Excavated by archaeologist Licia Diamanti, the skeleton couple belonged to the 11-tomb necropolis at the site.

Labate said the simple fossa (trench) tombs suggest that the people buried there were not particularly rich. “They were possibly the inhabitants of a farm,” Labate said.

The archaeologists who have seen the remains described the skeletons as poorly preserved due to the nature of the soil they were buried in. The skeletons were discovered during construction work in Modena Italy.

But the dig revealed three layers of scientific interest, with the deepest layer some 23 feet below the surface.  The items of scientific interest there included the remains of Roman-era structures, such as a calcara where mortar was produced. The ruins belonged to the suburbs of Modena, called Mutina in the Roman era  Labate said a middle layer at about 10 feet had 11 burials. He said a third stratification on top of the necropolis revealed seven empty tombs.

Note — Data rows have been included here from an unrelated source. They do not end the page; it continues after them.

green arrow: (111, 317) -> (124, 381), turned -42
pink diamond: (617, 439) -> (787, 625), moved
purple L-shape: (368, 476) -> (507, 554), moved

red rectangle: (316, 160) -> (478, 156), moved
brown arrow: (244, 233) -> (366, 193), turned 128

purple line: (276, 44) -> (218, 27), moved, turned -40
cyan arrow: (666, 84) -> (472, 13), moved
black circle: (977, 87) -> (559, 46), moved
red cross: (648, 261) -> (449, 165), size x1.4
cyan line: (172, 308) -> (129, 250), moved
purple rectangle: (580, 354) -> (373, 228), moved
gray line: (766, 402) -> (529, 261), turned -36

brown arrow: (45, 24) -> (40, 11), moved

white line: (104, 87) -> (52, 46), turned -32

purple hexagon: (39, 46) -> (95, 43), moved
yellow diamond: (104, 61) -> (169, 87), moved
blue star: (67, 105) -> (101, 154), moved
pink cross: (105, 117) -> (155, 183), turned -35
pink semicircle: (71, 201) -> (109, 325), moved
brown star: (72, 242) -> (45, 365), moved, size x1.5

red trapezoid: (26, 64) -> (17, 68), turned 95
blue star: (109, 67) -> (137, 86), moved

The archaeologists believe the area was subjected to several floods from the nearby river Tiepido, which may have caused the male skeleton’s skull to roll away from the female skeleton after burial.  Also, the necropolis was covered by alluvial deposits, and on top of them, another seven tombs were built.

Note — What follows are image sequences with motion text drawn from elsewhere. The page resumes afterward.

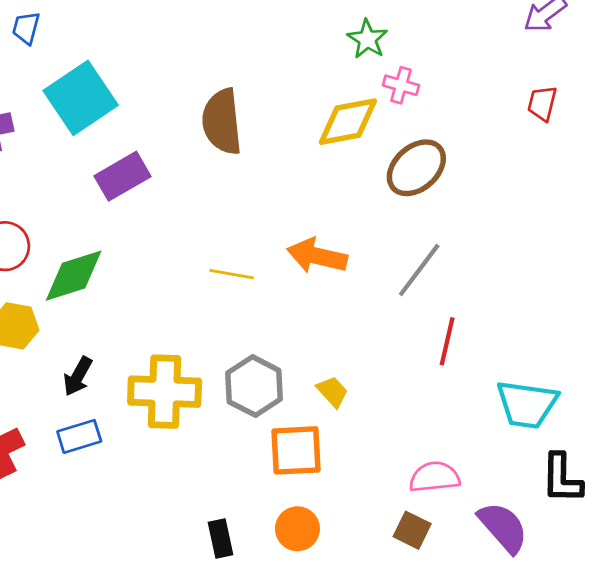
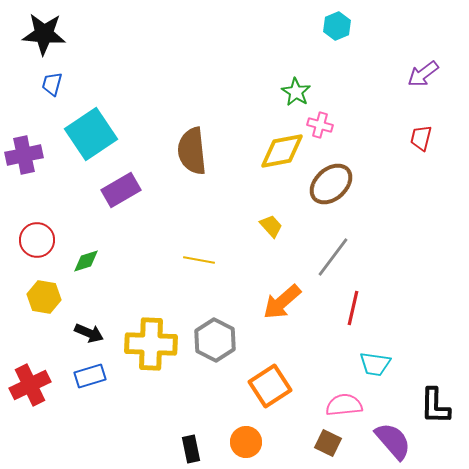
orange arrow: (317, 256) -> (282, 302), moved, turned -54
green diamond: (74, 276) -> (86, 261), size x0.6
black arrow: (78, 376) -> (89, 333), turned -96
yellow trapezoid: (332, 392) -> (271, 226), moved
cyan trapezoid: (527, 404) -> (375, 364), moved, size x0.7
orange square: (296, 450) -> (270, 386), moved, turned -30

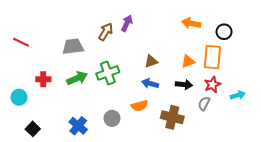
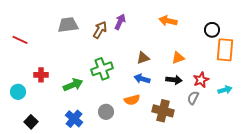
orange arrow: (191, 23) -> (168, 21), moved
gray trapezoid: (73, 47) -> (68, 25), moved
orange rectangle: (212, 57) -> (225, 50), moved
green arrow: (77, 78) -> (73, 85), moved

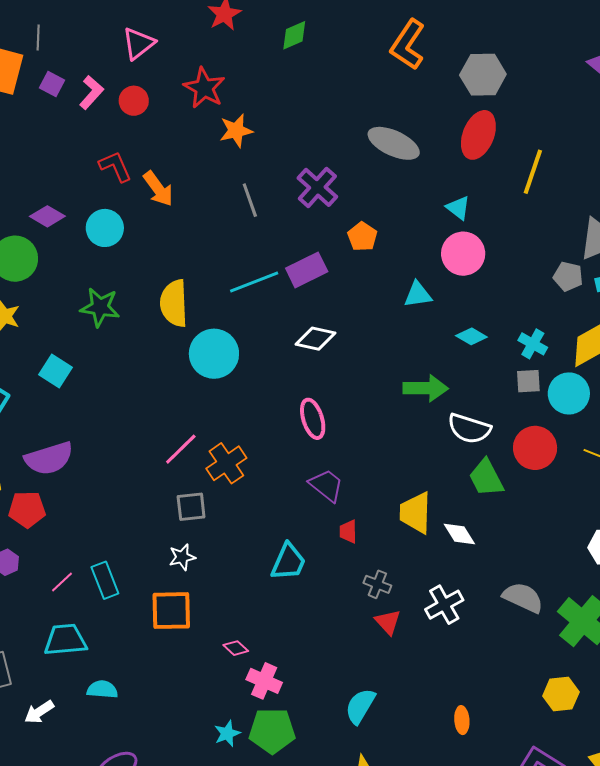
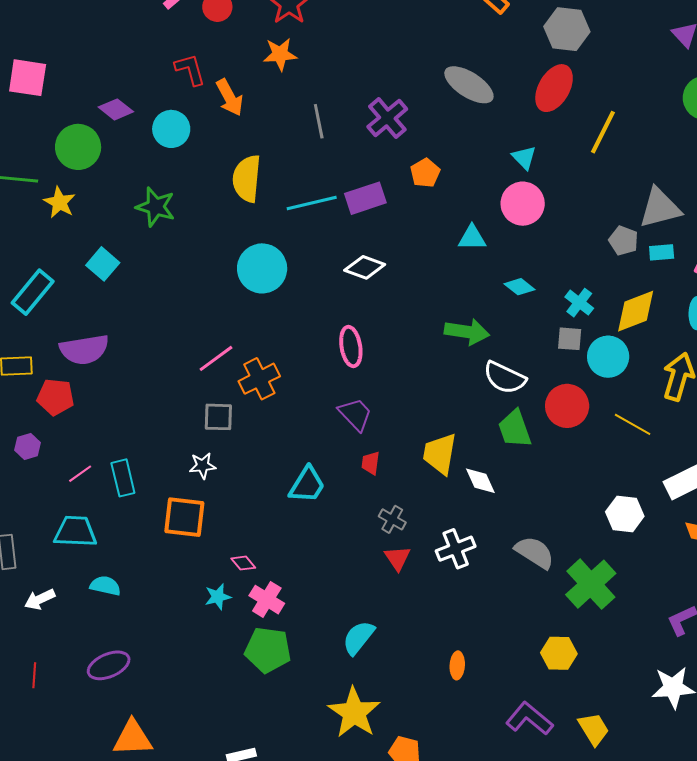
orange star: (236, 131) -> (280, 54), moved
yellow semicircle: (174, 303) -> (247, 179), moved
cyan star: (227, 733) -> (218, 597), moved

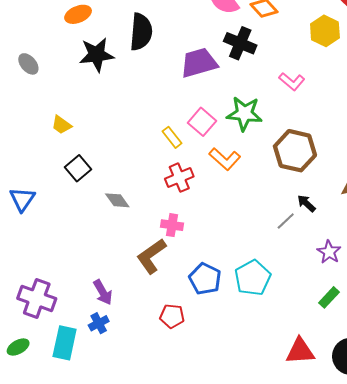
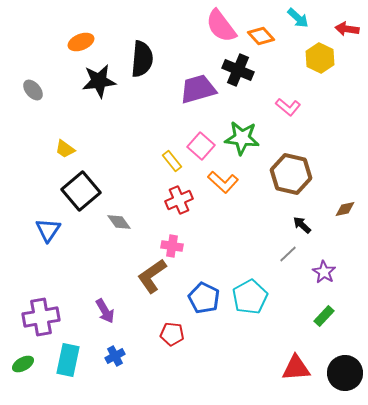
black square: (78, 168) -> (81, 191), size x1.5
blue triangle: (22, 199) -> (48, 230), moved
gray line: (286, 221) -> (288, 254), moved
purple cross: (37, 298) -> (41, 317), turned -30
blue cross: (99, 323) -> (115, 356), moved

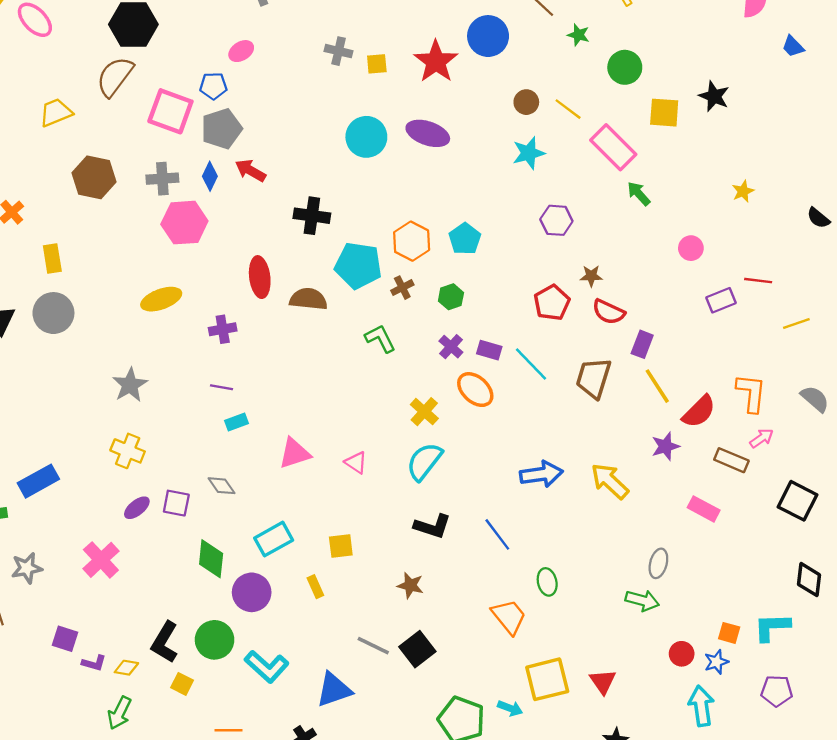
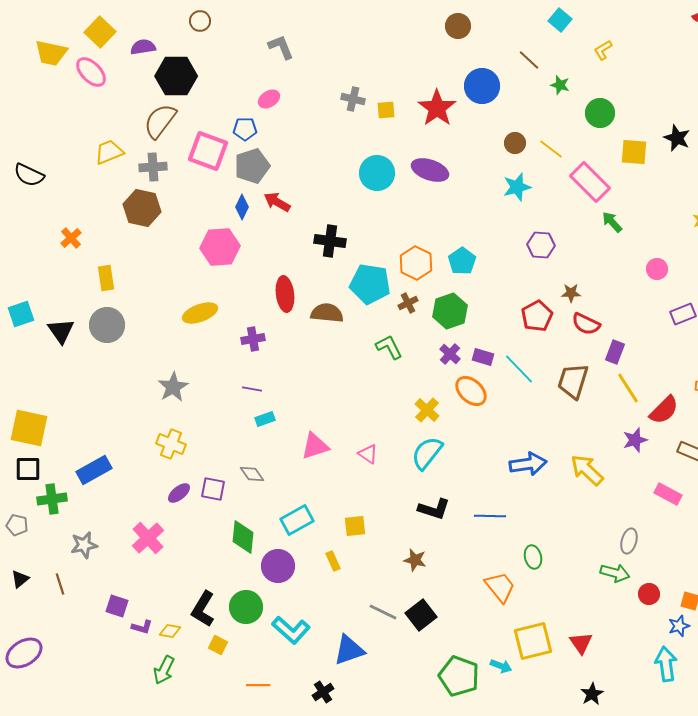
gray cross: (162, 179) -> (153, 167), moved
green hexagon: (451, 297) -> (450, 311), size x1.6
blue line: (497, 534) -> (490, 516), turned -52
red circle: (682, 654) -> (649, 594), moved

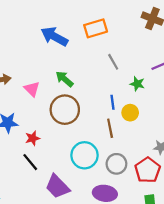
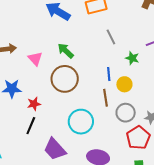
black line: (30, 162) -> (31, 126), turned 60
gray circle: (116, 164) -> (126, 113), moved

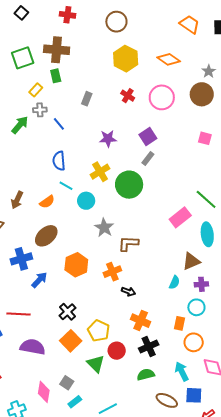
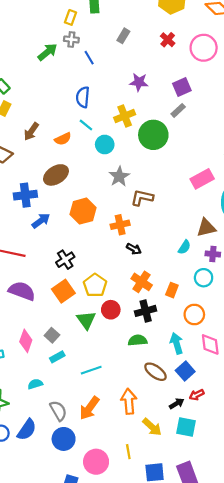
yellow rectangle: (36, 90) -> (71, 17), turned -32
orange rectangle: (180, 323) -> (172, 290), moved
blue square: (194, 395) -> (185, 371), turned 36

“These burials were empty. Most likely, they were covered by another flood just after their construction. We think it was a catastrophic flood which occurred in 589, as reported by the historian Paul the Deacon,” Labate said.

Giorgio Gruppioni, an anthropologist at the University of Bologna

The two skeletons will be now studied by Giorgio Gruppioni, an anthropologist at the University of Bologna.  Gruppioni’s research includes establishing the couple’s age, their relationship and the possible cause of death.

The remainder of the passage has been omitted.